Datagen lands $50M to build out its synthetic data platform for AI training
Datagen Technologies, the maker of a synthetic data platform that generates visual data for the training of computer vision systems, today said it closed a $50 million Series B financing round, bringing its total funding to $70 million.
The company is creating a computer vision stack that can be used to simulate real-world images for use in training machine learning models. Its self-service offering allows engineers to adopt synthetic data by creating faces and full-body simulated data for an hourly charge.
The Tel Aviv-based company said it has seen an eightfold growth in revenue over the past year, helped by the adoption of its platform by three of the top five technology companies.
Lack of training data is a significant impediment to the development of machine learning models in general and computer vision in particular.

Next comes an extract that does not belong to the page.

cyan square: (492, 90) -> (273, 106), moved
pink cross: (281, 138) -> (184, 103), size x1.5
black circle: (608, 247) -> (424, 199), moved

“If you want to place a dashboard camera in your car to detect driver drowsiness you need to train an AI model that represents hundreds of millions of images of people of different ethnicities doing different things in different weather conditions and car types,” said co-founder and Chief Executive Ofir Chakon. “You need to spend months or years capturing images and then annotate each one according to where the face is, where the eyes are and this is a completely manual process.”
Small sample, big dataset
Datagen uses computers to represent real-world scenarios. That requires a small amount of training data captured by scans, which is then used to create thousands or millions of variations. “We can take a few hundred scans of humans and turn them into a wide variety of types,” Chakon said. “When we build the simulation we know exactly where they’re located, the reflections of the light, where the eyes are looking and what people are holding. All this metadata can be output without the need for labeling.”

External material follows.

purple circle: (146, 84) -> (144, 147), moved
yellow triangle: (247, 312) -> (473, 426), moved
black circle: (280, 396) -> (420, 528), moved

Customers can generate millions of variants in a few hours with the cloud service. “If you want to create millions of tables, you don’t need to model a million, you basically need 10 of different types and shapes,” Chakon said.
Gartner Inc. last year estimated that “60% of the data used for the development of AI and analytics projects will be synthetically generated.”
New domains
Datagen has been selling primarily to tech companies and development teams in the automotive, conferencing, augmented and virtual reality, and home security markets, but can adapt its technology to other domains. “You can ask for specific objects, environments and interactions and they will be available in a matter of days,” Chakon said.

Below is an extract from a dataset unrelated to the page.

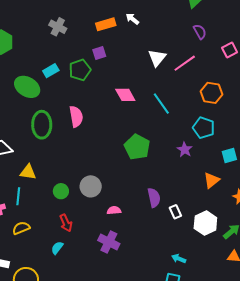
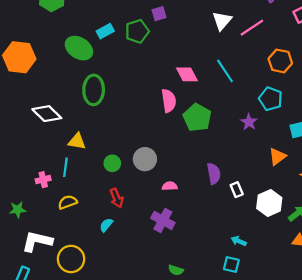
pink diamond: (125, 95) -> (187, 74), moved
pink semicircle: (76, 116) -> (169, 101), moved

The funding will be used primarily for product development, sales and marketing. “We will add more domains to the data generation layer and also build more solutions on top of the layer to go beyond the training phase to include testing and enrichment of existing data,” Chakon said.
Funding was led by new investor Scale Venture Partners, with participation from existing investors TLV Partners LLC, Viola Group Inc. and Spider Capital Partners Management LLC.